Wednesday, September 19, 2012

Imagined Networks in the Novel


Benedict Anderson’s text on the ‘Apprehension of Time’ in Imagined Communities includes a “time chart” of events that might occur within the narrative of an eighteenth century novel (25).  This chart is included to help demonstrate the way in which the novel includes different characters which are related to one another, although they don’t know each other.  According to Anderson, these abstract connections, between apparent strangers, construct within the reader a concept of what an imagined community is, or could be.  As Anderson writes of the worlds within the novels:

“These societies are sociological entities of such firm and stable reality that their members can be described as  passing each other on the street without ever becoming acquainted, and still be connected”(25).

The last clause (“and still be connected”) is what gives me pause, as it is not clear to me why or how they are connected, except through the conception of the reader.  Their connection via the omniscience of the reader is logical, but Anderson is clear that this is a second, separate point.  Thus, according the Anderson, there seems to be an assumption that the connections between the ‘separated’ characters within the constructed societies rely on an undeniable, natural connection between all characters within the novel, simply by nature of their being in a singular society in a singular novel. 
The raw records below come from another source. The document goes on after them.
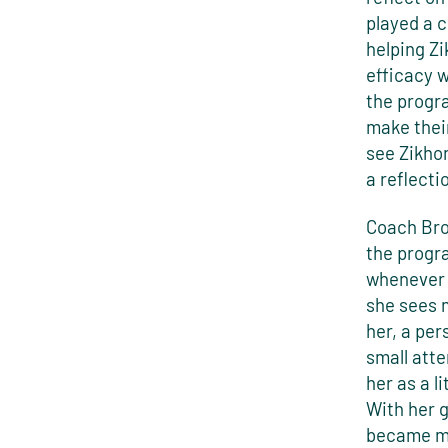
played a 
helping Zi
efficacy w
the progr
make their
see Zikhon
a reflecti
Coach Bro
the progr
whenever 
she sees m
her, a per
small atte
her as a l
With her 
became mo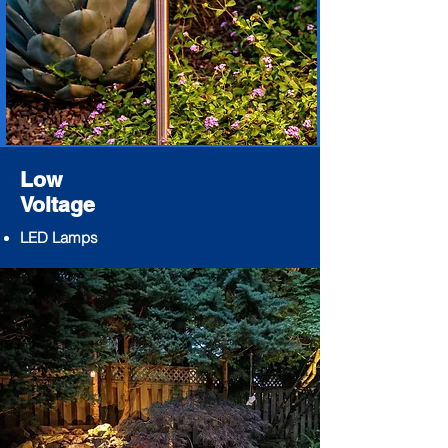
Low
Voltage
LED Lamps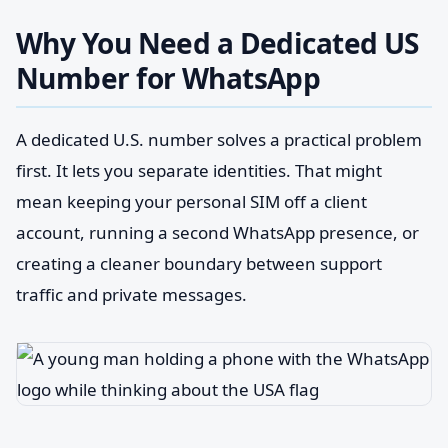
Why You Need a Dedicated US
Number for WhatsApp
A dedicated U.S. number solves a practical problem
first. It lets you separate identities. That might
mean keeping your personal SIM off a client
account, running a second WhatsApp presence, or
creating a cleaner boundary between support
traffic and private messages.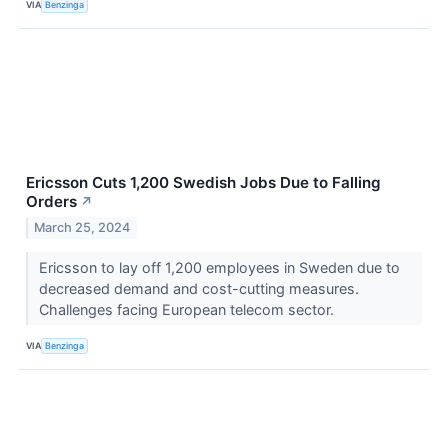
VIA
Benzinga
Ericsson Cuts 1,200 Swedish Jobs Due to Falling
Orders
↗
March 25, 2024
Ericsson to lay off 1,200 employees in Sweden due to
decreased demand and cost-cutting measures.
Challenges facing European telecom sector.
VIA
Benzinga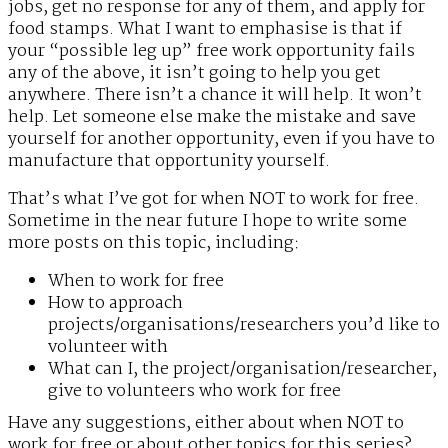
jobs, get no response for any of them, and apply for
food stamps. What I want to emphasise is that if
your “possible leg up” free work opportunity fails
any of the above, it isn’t going to help you get
anywhere. There isn’t a chance it will help. It won’t
help. Let someone else make the mistake and save
yourself for another opportunity, even if you have to
manufacture that opportunity yourself.
That’s what I’ve got for when NOT to work for free.
Sometime in the near future I hope to write some
more posts on this topic, including:
When to work for free
How to approach
projects/organisations/researchers you’d like to
volunteer with
What can I, the project/organisation/researcher,
give to volunteers who work for free
Have any suggestions, either about when NOT to
work for free or about other topics for this series?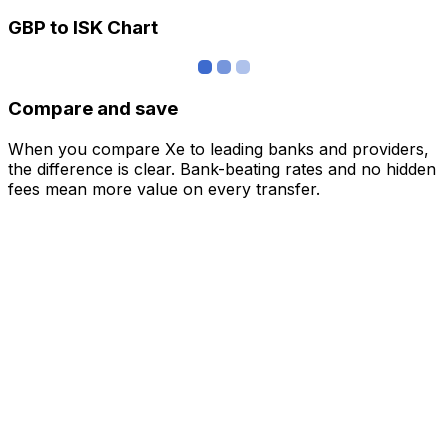
GBP to ISK Chart
Compare and save
When you compare Xe to leading banks and providers,
the difference is clear. Bank-beating rates and no hidden
fees mean more value on every transfer.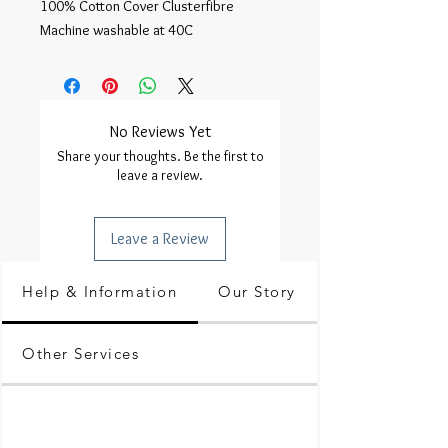
100% Cotton Cover Clusterfibre
Machine washable at 40C
No Reviews Yet
Share your thoughts. Be the first to
leave a review.
Leave a Review
Help & Information
Our Story
Other Services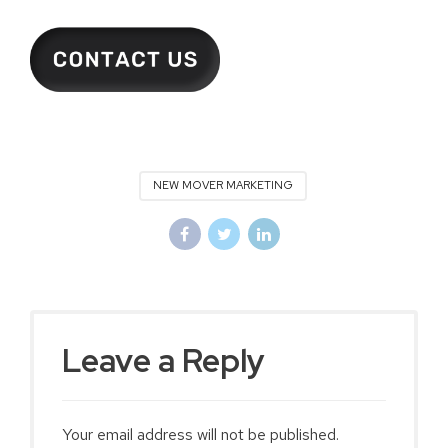
NEW MOVER MARKETING
Leave a Reply
Your email address will not be published.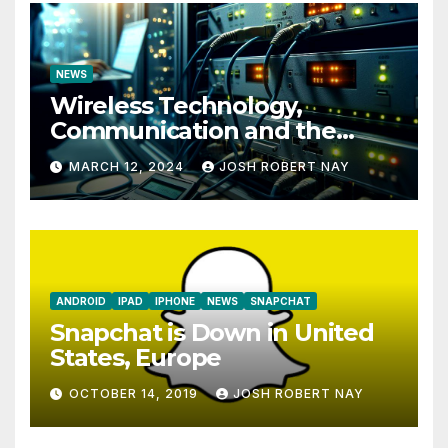
NEWS
Wireless Technology,
Communication and the
Impact of Temperature and
MARCH 12, 2024
JOSH ROBERT NAY
Humidity Data Loggers
ANDROID
IPAD
IPHONE
NEWS
SNAPCHAT
Snapchat is Down in United
States, Europe
OCTOBER 14, 2019
JOSH ROBERT NAY
AIRSHIP
CLAY TELECOM
G3 WIRELESS
GLOBALGIG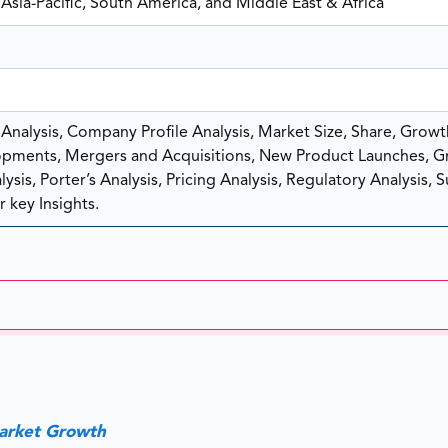
Asia-Pacific, South America, and Middle East & Africa
nalysis, Company Profile Analysis, Market Size, Share, Growt
pments, Mergers and Acquisitions, New Product Launches, G
sis, Porter’s Analysis, Pricing Analysis, Regulatory Analysis, 
 key Insights.
Market Growth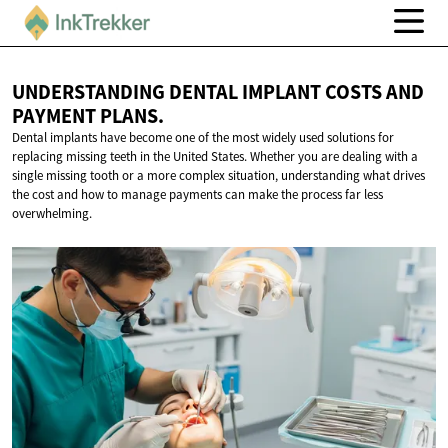
UNDERSTANDING DENTAL IMPLANT COSTS AND
PAYMENT PLANS.
Dental implants have become one of the most widely used solutions for
replacing missing teeth in the United States. Whether you are dealing with a
single missing tooth or a more complex situation, understanding what drives
the cost and how to manage payments can make the process far less
overwhelming.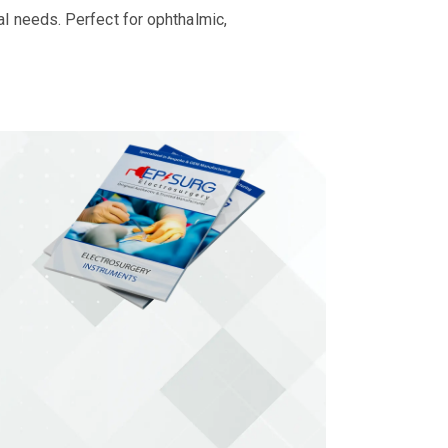
al needs. Perfect for ophthalmic,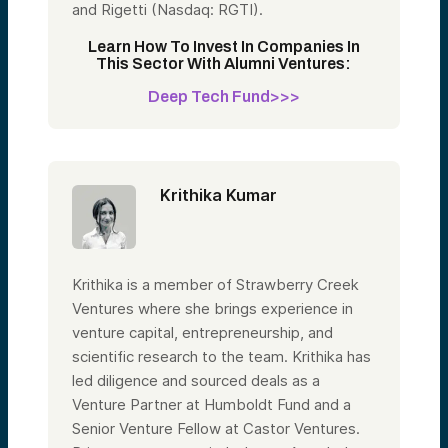
and Rigetti (Nasdaq: RGTI).
Learn How To Invest In Companies In
This Sector With Alumni Ventures:
Deep Tech Fund>>>
Krithika Kumar
Krithika is a member of Strawberry Creek
Ventures where she brings experience in
venture capital, entrepreneurship, and
scientific research to the team. Krithika has
led diligence and sourced deals as a
Venture Partner at Humboldt Fund and a
Senior Venture Fellow at Castor Ventures.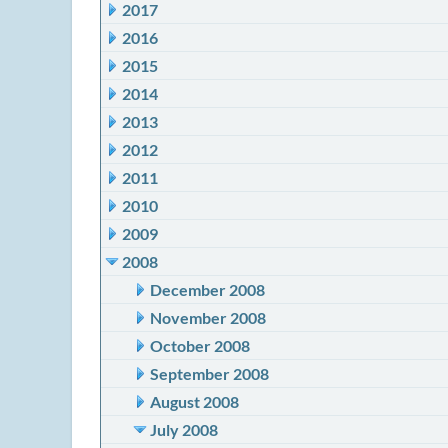
2017
2016
2015
2014
2013
2012
2011
2010
2009
2008
December 2008
November 2008
October 2008
September 2008
August 2008
July 2008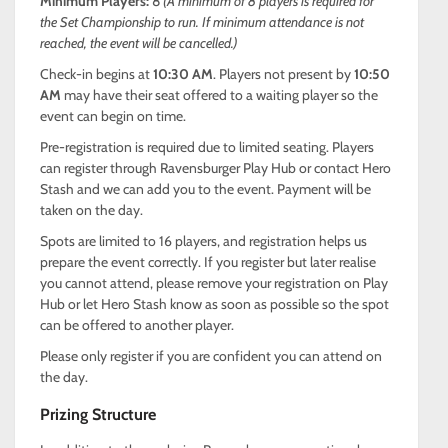
Minimum Players:
8
(A minimum of 8 players is required for
the Set Championship to run. If minimum attendance is not
reached, the event will be cancelled.)
Check-in begins at
10:30 AM
. Players not present by
10:50
AM
may have their seat offered to a waiting player so the
event can begin on time.
Pre-registration is required due to limited seating. Players
can register through Ravensburger Play Hub or contact Hero
Stash and we can add you to the event. Payment will be
taken on the day.
Spots are limited to 16 players, and registration helps us
prepare the event correctly. If you register but later realise
you cannot attend, please remove your registration on Play
Hub or let Hero Stash know as soon as possible so the spot
can be offered to another player.
Please only register if you are confident you can attend on
the day.
Prizing Structure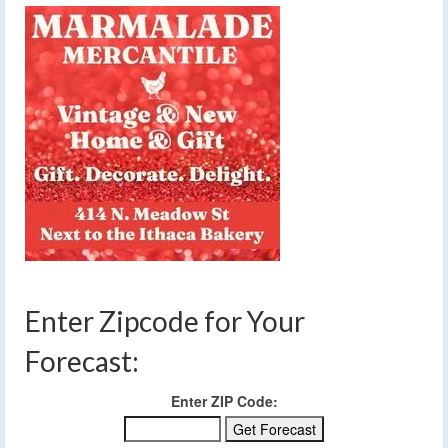
Enter Zipcode for Your
Forecast:
Enter ZIP Code: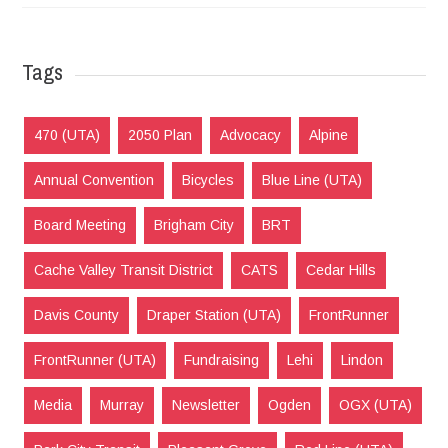
Tags
470 (UTA)
2050 Plan
Advocacy
Alpine
Annual Convention
Bicycles
Blue Line (UTA)
Board Meeting
Brigham City
BRT
Cache Valley Transit District
CATS
Cedar Hills
Davis County
Draper Station (UTA)
FrontRunner
FrontRunner (UTA)
Fundraising
Lehi
Lindon
Media
Murray
Newsletter
Ogden
OGX (UTA)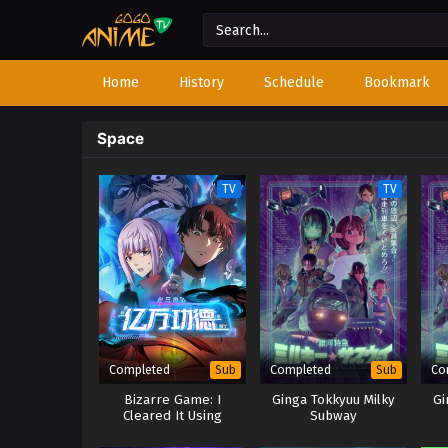
Home
History
Schedule
Bookmark
Space
TV
TV
Completed
Completed
Co
Sub
Sub
Bizarre Game: I
Ginga Tokkyuu Milky
Gi
Cleared It Using
Subway
Billions of Merit Points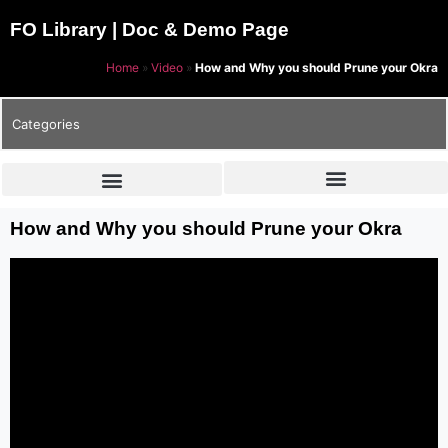
FO Library | Doc & Demo Page
Home
»
Video
»
How and Why you should Prune your Okra
Categories
How and Why you should Prune your Okra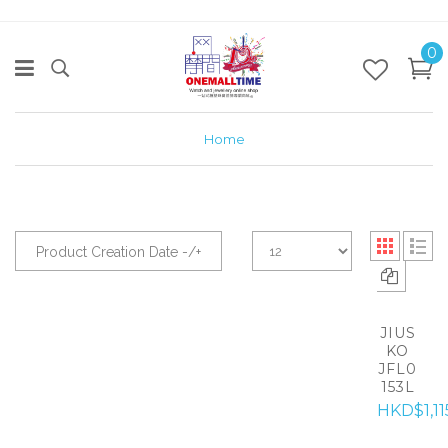
0
Home
Product Creation Date -/+
JIUS
KO
JFL0
153L
HKD$1,11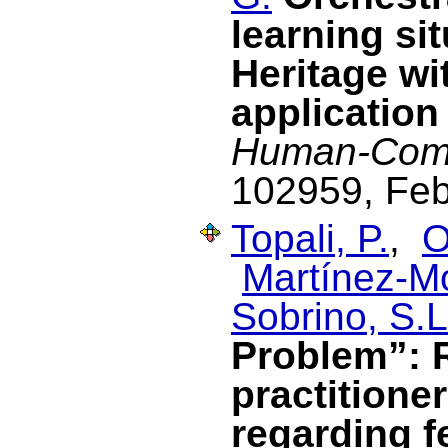
learning si
Heritage wi
application
Human-Comp
102959, Feb
Topali, P.
,
O
Martínez-M
Sobrino, S.L
Problem”: 
practitione
regarding f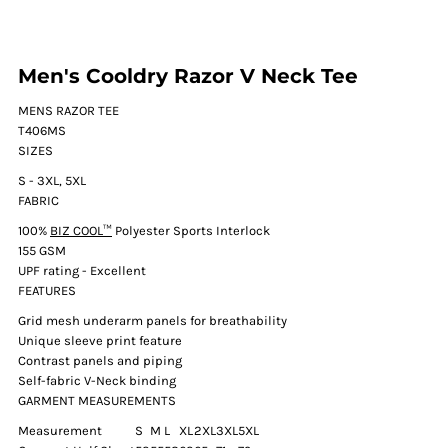
Men's Cooldry Razor V Neck Tee
MENS RAZOR TEE
T406MS
SIZES
S - 3XL, 5XL
FABRIC
100%
BIZ COOL™
Polyester Sports Interlock
155 GSM
UPF rating - Excellent
FEATURES
Grid mesh underarm panels for breathability
Unique sleeve print feature
Contrast panels and piping
Self-fabric V-Neck binding
GARMENT MEASUREMENTS
Measurement
S
M
L
XL
2XL
3XL
5XL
While it seems true that the eighteenth century novel demonstrated ways in which imagined communities could be conceived, it seems to me that the readers would have to have a preexisting proclivity towards understanding society in this way to even conceive of these ‘separate’ characters as being related simply through their existence in the same society.  The imagined society, as demonstrated here by Anderson, seems to rely on an imagined network (of friends of friends, of having mutual acquaintances with strangers, etc.) that could not possibly be entirely created within the confines of the novel, but must have existed already within the lives of the readers.  While it seems to me that the eighteenth century novel played a part in the development of the idea of a society through these imagined networks, it also seems that the novels existence in the historical context of urbanization (and thus no longer living in the small-town or country atmosphere) is essential to the development and change in the western perception of time with regard to the novel.